======== EXERCISE MATERIAL ========

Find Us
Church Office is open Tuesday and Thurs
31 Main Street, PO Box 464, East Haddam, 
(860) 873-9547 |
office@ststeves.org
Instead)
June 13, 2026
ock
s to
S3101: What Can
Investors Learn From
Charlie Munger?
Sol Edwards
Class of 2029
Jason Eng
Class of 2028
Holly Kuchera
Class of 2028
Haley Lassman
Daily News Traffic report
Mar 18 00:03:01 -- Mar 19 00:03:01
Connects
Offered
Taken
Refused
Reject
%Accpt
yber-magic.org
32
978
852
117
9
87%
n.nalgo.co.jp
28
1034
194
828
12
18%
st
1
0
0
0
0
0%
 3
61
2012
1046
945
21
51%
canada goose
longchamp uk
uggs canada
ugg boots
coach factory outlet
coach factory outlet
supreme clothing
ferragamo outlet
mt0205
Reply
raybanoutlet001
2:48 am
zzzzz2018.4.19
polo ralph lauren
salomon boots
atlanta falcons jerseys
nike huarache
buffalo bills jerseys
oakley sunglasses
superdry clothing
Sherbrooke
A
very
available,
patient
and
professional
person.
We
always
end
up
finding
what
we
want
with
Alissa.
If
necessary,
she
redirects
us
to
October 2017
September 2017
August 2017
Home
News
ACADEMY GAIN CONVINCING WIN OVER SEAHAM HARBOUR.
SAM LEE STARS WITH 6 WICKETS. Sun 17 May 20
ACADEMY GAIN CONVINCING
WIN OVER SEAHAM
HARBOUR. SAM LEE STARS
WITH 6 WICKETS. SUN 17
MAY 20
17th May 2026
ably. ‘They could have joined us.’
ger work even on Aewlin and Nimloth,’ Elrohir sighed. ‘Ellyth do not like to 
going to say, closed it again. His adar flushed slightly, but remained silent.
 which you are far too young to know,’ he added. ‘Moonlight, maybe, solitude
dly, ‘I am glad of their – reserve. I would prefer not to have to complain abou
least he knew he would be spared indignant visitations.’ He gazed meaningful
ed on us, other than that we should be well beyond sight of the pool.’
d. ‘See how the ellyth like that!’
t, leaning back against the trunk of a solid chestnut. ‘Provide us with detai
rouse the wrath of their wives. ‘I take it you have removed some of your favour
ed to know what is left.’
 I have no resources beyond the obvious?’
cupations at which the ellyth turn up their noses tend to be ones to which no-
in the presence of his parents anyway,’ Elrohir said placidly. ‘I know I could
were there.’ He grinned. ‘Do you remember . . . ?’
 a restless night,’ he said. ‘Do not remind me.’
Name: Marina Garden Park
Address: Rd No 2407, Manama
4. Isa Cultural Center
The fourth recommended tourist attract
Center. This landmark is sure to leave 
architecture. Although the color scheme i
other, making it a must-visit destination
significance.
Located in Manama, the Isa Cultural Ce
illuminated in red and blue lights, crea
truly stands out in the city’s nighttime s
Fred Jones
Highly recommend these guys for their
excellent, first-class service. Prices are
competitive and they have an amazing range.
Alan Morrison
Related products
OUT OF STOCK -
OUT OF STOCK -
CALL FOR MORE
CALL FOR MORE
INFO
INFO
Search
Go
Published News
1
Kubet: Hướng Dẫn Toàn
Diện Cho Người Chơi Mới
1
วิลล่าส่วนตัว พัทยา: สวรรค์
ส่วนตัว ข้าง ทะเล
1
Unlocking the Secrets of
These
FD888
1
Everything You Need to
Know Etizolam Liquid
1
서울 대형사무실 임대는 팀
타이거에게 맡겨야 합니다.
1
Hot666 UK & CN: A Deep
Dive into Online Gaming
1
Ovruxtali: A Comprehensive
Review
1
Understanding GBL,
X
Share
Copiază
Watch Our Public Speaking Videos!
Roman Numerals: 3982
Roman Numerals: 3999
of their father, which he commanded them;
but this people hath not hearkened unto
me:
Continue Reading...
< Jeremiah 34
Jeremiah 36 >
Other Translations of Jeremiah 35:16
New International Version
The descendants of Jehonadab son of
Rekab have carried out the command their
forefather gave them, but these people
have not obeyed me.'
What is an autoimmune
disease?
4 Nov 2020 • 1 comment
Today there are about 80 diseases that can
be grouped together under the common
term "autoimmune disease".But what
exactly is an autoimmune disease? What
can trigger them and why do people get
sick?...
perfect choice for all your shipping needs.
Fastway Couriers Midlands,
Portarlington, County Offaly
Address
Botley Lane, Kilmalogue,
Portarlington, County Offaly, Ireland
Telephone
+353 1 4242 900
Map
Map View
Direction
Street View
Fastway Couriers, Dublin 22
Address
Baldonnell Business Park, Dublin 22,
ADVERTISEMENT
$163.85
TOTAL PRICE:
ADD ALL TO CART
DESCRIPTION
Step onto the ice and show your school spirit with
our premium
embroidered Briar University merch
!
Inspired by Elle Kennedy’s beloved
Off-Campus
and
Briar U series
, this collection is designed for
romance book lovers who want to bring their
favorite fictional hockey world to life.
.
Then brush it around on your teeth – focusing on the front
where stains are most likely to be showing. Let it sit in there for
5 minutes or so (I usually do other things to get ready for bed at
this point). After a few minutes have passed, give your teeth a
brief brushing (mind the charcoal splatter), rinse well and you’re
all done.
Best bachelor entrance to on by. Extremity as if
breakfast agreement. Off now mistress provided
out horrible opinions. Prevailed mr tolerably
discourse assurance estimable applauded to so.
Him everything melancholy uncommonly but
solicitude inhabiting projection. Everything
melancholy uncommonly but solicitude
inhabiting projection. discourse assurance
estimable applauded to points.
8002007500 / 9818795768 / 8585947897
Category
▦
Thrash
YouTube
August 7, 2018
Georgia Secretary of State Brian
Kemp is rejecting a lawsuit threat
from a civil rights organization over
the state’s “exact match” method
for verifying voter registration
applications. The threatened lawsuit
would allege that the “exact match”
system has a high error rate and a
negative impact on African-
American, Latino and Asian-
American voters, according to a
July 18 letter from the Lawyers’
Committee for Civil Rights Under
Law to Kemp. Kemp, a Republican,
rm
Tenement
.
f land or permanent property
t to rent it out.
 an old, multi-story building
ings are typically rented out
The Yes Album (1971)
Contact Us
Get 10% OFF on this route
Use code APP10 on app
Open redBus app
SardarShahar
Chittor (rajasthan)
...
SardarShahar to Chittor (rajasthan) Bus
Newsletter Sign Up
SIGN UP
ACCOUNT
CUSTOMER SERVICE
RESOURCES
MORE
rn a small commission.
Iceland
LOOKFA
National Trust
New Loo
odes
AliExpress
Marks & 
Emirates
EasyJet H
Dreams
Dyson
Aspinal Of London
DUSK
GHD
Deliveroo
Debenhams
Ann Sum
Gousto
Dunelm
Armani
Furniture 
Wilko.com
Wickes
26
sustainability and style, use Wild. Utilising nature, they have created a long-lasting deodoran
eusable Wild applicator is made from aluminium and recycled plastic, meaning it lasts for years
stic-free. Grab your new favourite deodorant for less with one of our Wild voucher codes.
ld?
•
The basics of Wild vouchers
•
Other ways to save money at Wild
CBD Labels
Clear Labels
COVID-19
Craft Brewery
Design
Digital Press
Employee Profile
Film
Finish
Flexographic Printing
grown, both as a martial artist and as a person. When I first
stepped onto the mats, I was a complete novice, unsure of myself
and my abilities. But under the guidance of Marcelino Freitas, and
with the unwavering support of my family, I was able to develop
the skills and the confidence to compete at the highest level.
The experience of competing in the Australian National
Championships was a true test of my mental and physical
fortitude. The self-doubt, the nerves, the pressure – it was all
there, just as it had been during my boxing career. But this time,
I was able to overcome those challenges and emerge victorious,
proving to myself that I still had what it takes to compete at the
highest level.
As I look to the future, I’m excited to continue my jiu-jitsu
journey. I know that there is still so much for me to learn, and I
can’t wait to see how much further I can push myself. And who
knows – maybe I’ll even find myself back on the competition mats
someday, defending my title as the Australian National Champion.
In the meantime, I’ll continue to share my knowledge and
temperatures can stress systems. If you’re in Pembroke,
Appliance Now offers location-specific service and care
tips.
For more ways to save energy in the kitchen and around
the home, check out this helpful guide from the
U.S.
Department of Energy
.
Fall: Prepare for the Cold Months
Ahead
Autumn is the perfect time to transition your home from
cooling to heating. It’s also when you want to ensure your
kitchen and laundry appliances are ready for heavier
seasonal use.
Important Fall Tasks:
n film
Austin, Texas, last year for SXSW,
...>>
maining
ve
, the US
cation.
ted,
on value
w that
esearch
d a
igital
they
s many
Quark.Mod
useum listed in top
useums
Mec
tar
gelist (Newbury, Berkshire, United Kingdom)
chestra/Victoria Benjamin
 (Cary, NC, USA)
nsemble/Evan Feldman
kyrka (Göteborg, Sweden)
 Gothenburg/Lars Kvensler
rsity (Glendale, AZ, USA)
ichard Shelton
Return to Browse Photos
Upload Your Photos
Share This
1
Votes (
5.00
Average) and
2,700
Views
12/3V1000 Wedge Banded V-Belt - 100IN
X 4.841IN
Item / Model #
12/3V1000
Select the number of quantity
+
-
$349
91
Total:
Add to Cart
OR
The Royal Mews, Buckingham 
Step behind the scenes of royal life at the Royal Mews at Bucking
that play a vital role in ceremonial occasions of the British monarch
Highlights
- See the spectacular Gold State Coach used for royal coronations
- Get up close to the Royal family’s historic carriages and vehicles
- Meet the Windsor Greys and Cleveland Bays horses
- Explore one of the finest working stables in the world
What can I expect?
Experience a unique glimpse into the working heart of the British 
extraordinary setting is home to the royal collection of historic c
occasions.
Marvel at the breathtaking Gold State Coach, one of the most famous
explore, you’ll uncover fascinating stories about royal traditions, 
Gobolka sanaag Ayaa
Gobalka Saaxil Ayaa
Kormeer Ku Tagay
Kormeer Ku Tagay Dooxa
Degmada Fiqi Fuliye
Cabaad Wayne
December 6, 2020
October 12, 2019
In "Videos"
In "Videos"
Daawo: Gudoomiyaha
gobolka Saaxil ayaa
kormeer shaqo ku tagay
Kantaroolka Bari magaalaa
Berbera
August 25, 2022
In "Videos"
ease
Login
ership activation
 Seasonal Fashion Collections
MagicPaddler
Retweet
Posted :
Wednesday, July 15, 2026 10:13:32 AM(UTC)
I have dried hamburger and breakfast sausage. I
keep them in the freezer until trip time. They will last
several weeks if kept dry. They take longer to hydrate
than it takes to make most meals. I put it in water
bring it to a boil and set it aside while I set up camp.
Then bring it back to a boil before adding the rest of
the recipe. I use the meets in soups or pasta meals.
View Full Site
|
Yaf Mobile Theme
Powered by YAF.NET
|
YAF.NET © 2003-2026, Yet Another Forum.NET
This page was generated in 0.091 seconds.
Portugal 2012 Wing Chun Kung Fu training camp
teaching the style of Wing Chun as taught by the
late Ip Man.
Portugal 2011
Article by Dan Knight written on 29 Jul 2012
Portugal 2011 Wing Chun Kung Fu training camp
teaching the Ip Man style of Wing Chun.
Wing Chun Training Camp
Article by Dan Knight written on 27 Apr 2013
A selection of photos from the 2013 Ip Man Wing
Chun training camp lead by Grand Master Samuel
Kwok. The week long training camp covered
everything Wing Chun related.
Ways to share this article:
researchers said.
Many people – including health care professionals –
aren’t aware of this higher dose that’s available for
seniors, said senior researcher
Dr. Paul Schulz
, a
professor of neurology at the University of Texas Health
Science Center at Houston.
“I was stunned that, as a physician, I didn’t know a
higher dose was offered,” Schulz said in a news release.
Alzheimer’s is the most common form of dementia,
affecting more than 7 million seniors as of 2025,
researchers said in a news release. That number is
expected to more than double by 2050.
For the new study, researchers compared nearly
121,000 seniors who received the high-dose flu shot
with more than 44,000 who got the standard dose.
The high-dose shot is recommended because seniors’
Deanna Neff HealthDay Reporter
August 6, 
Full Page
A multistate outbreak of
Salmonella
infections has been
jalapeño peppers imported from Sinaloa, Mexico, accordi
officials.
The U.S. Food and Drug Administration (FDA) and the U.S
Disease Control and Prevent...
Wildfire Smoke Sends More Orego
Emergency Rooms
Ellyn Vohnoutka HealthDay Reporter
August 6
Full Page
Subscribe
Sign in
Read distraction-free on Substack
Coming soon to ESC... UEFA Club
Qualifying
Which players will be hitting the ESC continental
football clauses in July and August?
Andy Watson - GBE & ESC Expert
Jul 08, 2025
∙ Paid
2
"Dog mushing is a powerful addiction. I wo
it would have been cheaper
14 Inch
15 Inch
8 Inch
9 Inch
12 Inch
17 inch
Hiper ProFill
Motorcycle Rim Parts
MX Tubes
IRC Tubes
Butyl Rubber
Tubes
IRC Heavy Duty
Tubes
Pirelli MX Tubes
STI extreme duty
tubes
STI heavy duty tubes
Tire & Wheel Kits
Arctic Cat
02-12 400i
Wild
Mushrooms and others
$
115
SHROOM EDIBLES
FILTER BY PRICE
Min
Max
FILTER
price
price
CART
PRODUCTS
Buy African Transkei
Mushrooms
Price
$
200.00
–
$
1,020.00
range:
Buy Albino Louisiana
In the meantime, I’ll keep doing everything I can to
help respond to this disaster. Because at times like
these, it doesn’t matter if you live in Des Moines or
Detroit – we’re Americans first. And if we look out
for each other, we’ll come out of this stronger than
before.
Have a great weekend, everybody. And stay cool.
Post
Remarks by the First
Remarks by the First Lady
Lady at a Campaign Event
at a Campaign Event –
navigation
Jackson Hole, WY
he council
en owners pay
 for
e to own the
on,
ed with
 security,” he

========

• _ASSIGNMENT_
If a line in the records contains "teaching", report it.

• _OUTPUT OF THE TASK_
teaching the style of Wing Chun as taught by the
teaching the Ip Man style of Wing Chun.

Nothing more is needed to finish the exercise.